All in all, the Ravens have yet to dominate either of their opponents on either side of the ball. They are a team ripe for a serious let-down. Matthew the Lionhearted and his cadre of crimson-clad catch-makers are just the team to exploit a banged up Ravens secondary who gave up 127 passing yards in the 4th quarter of last weeks game. There is hardly a playmaker on the Ravens defense who isn’t questionable for this Sunday. Ken Whisenhunt and Co. would be wise to set a tone by getting the ball in the air right away and opening things up for Edgerrin James who, as I’m sure I don’t need to tell you, has been on a bit of a tear lately. Perennial fantasy football tease Larry Fitzgerald will have to step up and play like a 3rd overall pick. If Leinart can get him involved early and often, the Cardinals can easily put the ever-vaunted Ravens D on their collective heels and take control of the game.
The Ravens offense has had a knack for getting in its own way lately. Overall offensive schizophrenia and a QB carousel due to injuries has prohibited the Ravens from showing what kind of offensive football team they will be this year. Steve McNair is expected to start but he is by no means 100%. There should be a quarterback controversy in Baltimore. But there is still a deep-seeded Kyle Boller-phobia lingering thanks to years of his predictably unpredictable performances and his Savion Glover-esque pocket presence. The fans and coaches have more faith (I’m not sure what exactly they’re basing this on) in venerable safety valve, McNair. Willis McGahee has been solid but has yet to take over a game as he was prone to do during his time in Toronto Buffalo. His luke-warm production could be due to a semi-recent shift in offensive philosophy. Head coach Brian Billick is in his second year of calling the shots for the Ravens O. He took over the offensive signal caller duties after last year’s abrupt dismissal of Offensive Coordinator Jim Fassel. During his tenure, Fassel was routinely lambasted by media and fans for his unwillingness to put some sprinkles on his vanilla offense. Now Billick is catching heat for abandoning the running game in favor of a more vertical attack. In last week’s game, protecting a 7 point lead late in the 4th quarter, after the Ravens recovered an on-side kick, Billick chose to throw 3 times in a row which yielded a hasty 3-and-out and took mere seconds off the game clock. Savvy.

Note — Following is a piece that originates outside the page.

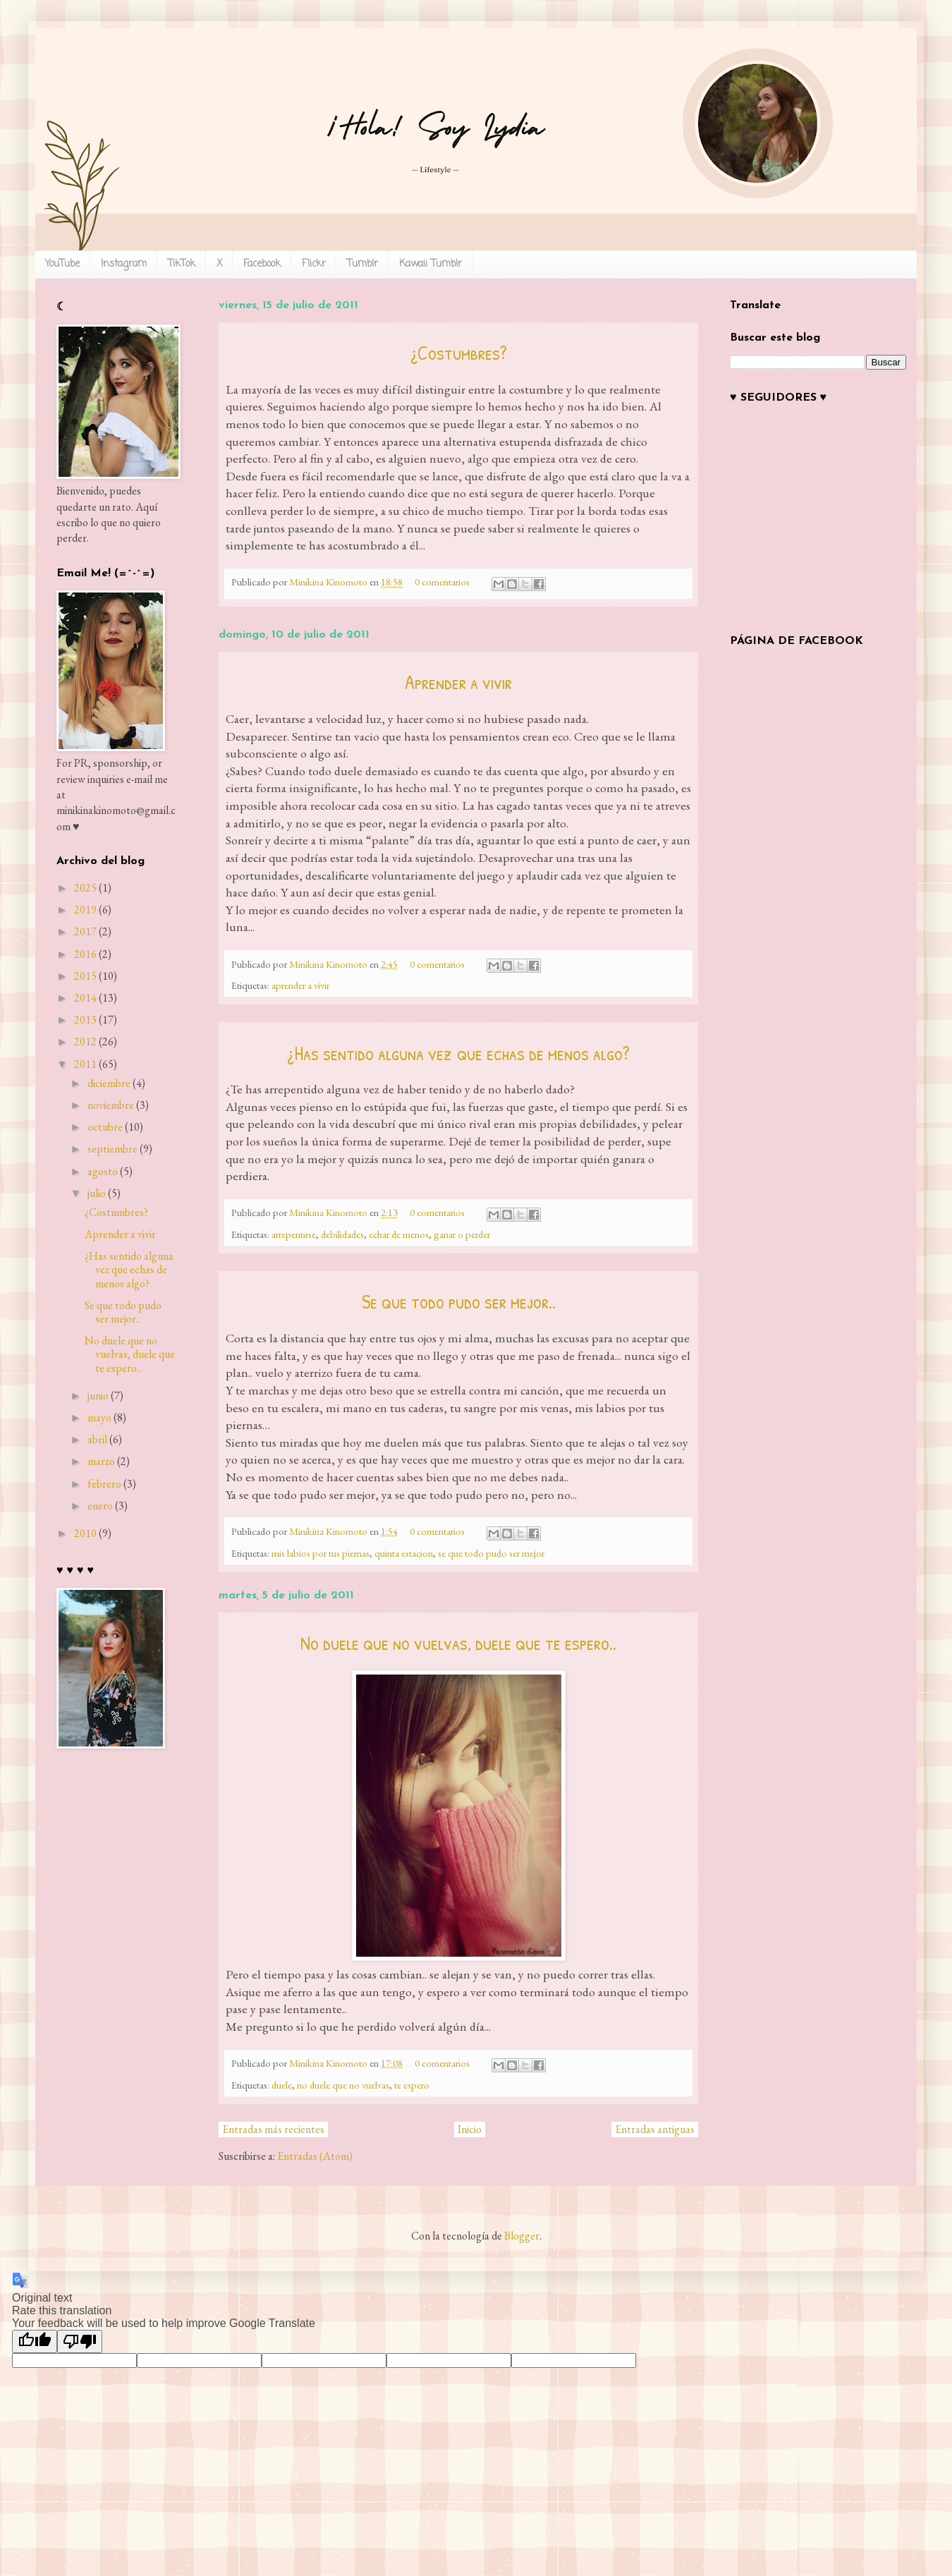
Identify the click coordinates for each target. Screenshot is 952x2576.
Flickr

Look for the much-underrated Arizona D to catch some breaks due to the occasional Ravens Offensive impropriety.
So if I was a betting man, or more accurately, a man with money, taking the under in a game where the underachieving, play-down-but-not-up-to-your-opponent Baltimore Ravens are giving 8 hosting a hungry, young Arizeauxna (this is a brief phonetic taste of the mellifluous Bawlmer accent for any unaware South-westerners) Cardinals team fresh off an emotional win would be my lead-pipe, silver-bullet, master-lock, shoe-in, easy-bake, corn-fed, farm-bred, Sloan-Kettering, Munchausen-by-proxy , Times-Picayune, Ingersoll-Rand, gender-ambiguous, domain-specific, cherry-lime, topsy-turvy, thick ‘n curvy, Jason Hervey, peel-heat-and-servey, foie-gras-on-bruschetta-with-watercress-hors-d’oeuvrey cinch of the week.
But I dunno, it could go either way.